While that last cohort has not been a significant factor in the recent past, it has started to increase in volume. However, based on current trends, the operational, regulatory, technology and personnel issues that all RIAs are facing are only going to become larger, more complex and costly to manage. These issues are becoming the number one business challenge that advisors are actively considering as they make their future strategic plans.

Ultimately, what these deals are telling us is that for a majority of the industry, regardless of size or where they are in their lifecycle, most are in need of a well-resourced partner that can provide a better client experience, more services, operational excellence, and a growth engine while creating a career path for their loyal staffs and a more client-focused future for themselves. The business of wealth management is simply becoming too complex, competitive and challenging.

A great quote from one of our new recent partners, Tim Rowland of Rowland Carmichael Advisors, an $850mm AUM RIA in Arizona, exemplifies this, “While we have a strong team and great next generation talent and leadership, we realized that we needed to find a like-minded partner that could not only provide a business continuity plan for us, our clients, and staff, but also help us scale and leverage our operation.”

Many firms are facing similar circumstances as Rowland Carmichael and are at an inflection point as to whether they double down on the investment in their firm to get to that next level, adding even more challenges to address with difficult operational and technology decisions to make, longer work weeks with more anxious late-night hours, as well as significant financial risk; or partnering with a firm that already has scale, a similar culture, a strong brand, and an in-demand service model.  "It was the choice of building it or joining it, and we chose to join it," David Carmichael of Rowland Carmichael told us.

 

Other themes we are seeing that are driving deal volumes are from older advisors who don’t want to exit just yet, they simply want out of their cumbersome back office responsibilities. Carl Mahler of Pinnacle Wealth, a $365 million AUM RIA in Virginia noted that, “In reviewing our succession plan and the evolving wealth management industry, it became clear to us that we needed to partner with a strong national firm that would not only assist with the provisioning of middle and back office responsibilities, but also help us grow while sharing our commitment of putting clients’ needs first.” These types of comments have become more and more typical as to the motivations for this group of sellers.

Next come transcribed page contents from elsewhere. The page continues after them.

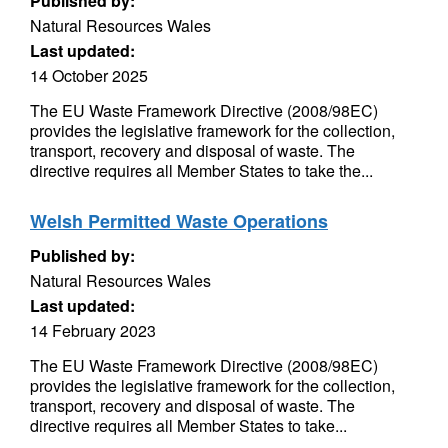
Published by:
Natural Resources Wales
Last updated:
14 October 2025
The EU Waste Framework Directive (2008/98EC)
provides the legislative framework for the collection,
transport, recovery and disposal of waste. The
directive requires all Member States to take the...
Welsh Permitted Waste Operations
Published by:
Natural Resources Wales
Last updated:
14 February 2023
The EU Waste Framework Directive (2008/98EC)
provides the legislative framework for the collection,
transport, recovery and disposal of waste. The
directive requires all Member States to take...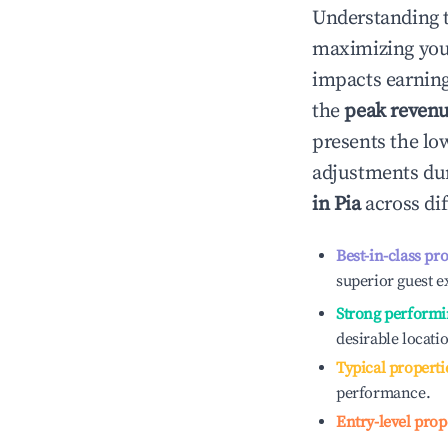
Understanding 
maximizing yo
impacts earning
the
peak reven
presents the low
adjustments dur
in
Pia
across dif
Best-in-class pr
superior guest e
Strong performi
desirable locati
Typical properti
performance.
Entry-level prop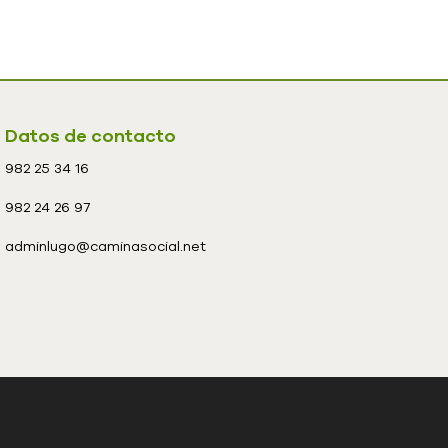
Datos de contacto
982 25 34 16
982 24 26 97
adminlugo@caminasocial.net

Additional concerns for sellers of all types continue to be focused on their potential partner.  Does the buyer enhance the client value proposition? The status quo isn’t good enough for most firms to meet increasing client demands—clients are looking for more services, and preferably at lower cost. Sellers also want to know that buyers will be able to help them grow so that they can continue to expand their business, as well as agreeing to retain the seller’s staff and provide them with career development opportunities as well. Accordingly, the buyer has to have a stellar reputation and not be a financial engineer seeking to lay people off. Clients want to know that they are going to still be working with “their” Advisor and team.

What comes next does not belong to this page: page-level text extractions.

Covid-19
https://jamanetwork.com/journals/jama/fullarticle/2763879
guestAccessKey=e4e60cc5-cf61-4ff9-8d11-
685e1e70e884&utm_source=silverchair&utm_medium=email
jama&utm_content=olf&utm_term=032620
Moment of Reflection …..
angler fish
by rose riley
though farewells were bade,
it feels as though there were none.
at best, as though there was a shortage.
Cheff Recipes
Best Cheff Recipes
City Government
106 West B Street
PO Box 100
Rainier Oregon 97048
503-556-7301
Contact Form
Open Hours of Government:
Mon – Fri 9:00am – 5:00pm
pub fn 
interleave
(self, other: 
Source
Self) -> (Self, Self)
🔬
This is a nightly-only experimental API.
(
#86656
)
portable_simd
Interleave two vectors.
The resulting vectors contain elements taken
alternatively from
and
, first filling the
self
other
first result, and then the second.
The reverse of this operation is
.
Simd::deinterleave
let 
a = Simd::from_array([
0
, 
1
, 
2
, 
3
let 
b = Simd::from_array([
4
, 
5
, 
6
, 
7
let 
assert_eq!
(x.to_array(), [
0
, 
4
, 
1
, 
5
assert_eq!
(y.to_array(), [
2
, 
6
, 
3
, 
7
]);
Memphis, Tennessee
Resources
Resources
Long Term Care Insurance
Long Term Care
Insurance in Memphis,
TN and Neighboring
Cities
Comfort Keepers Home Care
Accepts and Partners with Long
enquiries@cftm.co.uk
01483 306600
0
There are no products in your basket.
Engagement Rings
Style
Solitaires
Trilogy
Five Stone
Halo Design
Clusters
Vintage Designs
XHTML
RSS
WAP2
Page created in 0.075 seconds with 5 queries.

Older selling shareholders are also typically not looking for an exit strategy (although that cohort as mentioned earlier has been increasing lately). These advisors still want to work for two to five more years after the sale and want to offload back-office responsibilities in order to do more of the things they love, whether that be client service or business development.

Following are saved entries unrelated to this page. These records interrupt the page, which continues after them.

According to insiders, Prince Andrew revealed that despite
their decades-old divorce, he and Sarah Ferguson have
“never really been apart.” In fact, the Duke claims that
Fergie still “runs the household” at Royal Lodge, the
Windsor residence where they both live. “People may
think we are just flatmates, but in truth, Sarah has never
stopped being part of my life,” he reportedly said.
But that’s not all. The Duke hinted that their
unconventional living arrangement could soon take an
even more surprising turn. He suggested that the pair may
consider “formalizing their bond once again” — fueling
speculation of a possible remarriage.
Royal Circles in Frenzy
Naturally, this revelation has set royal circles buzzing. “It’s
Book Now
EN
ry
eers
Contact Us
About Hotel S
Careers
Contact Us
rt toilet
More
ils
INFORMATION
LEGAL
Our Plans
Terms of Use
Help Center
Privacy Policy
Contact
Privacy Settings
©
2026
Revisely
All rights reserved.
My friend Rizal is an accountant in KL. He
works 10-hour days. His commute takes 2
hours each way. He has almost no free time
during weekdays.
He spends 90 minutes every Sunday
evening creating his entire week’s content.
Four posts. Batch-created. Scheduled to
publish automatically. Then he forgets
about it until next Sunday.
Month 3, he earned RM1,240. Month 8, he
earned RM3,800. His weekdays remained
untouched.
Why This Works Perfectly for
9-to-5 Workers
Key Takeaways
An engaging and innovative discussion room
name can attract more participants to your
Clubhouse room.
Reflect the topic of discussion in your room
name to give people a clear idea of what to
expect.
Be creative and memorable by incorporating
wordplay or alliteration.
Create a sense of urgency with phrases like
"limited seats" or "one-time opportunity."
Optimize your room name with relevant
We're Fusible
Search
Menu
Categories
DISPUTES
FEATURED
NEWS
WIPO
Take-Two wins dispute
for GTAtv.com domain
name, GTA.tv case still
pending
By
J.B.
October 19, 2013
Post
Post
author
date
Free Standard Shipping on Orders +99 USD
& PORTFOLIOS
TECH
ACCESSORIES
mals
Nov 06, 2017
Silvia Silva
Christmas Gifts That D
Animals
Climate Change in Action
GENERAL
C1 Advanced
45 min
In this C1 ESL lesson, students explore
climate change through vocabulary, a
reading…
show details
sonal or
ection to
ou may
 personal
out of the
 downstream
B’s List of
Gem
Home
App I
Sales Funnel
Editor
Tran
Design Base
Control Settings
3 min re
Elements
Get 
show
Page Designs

A good M&A buyer also has to be a “master problem solver.” Every deal has a score of big issues the buyer must solve. Examples of this include how a seller pays their advisors. Every firm handles advisor compensation differently and seller advisors are not willing to go backward in compensation. The question a “good buyer” has to solve is how is the advisor going to be paid at the new entity, and how can they earn more than they are making today?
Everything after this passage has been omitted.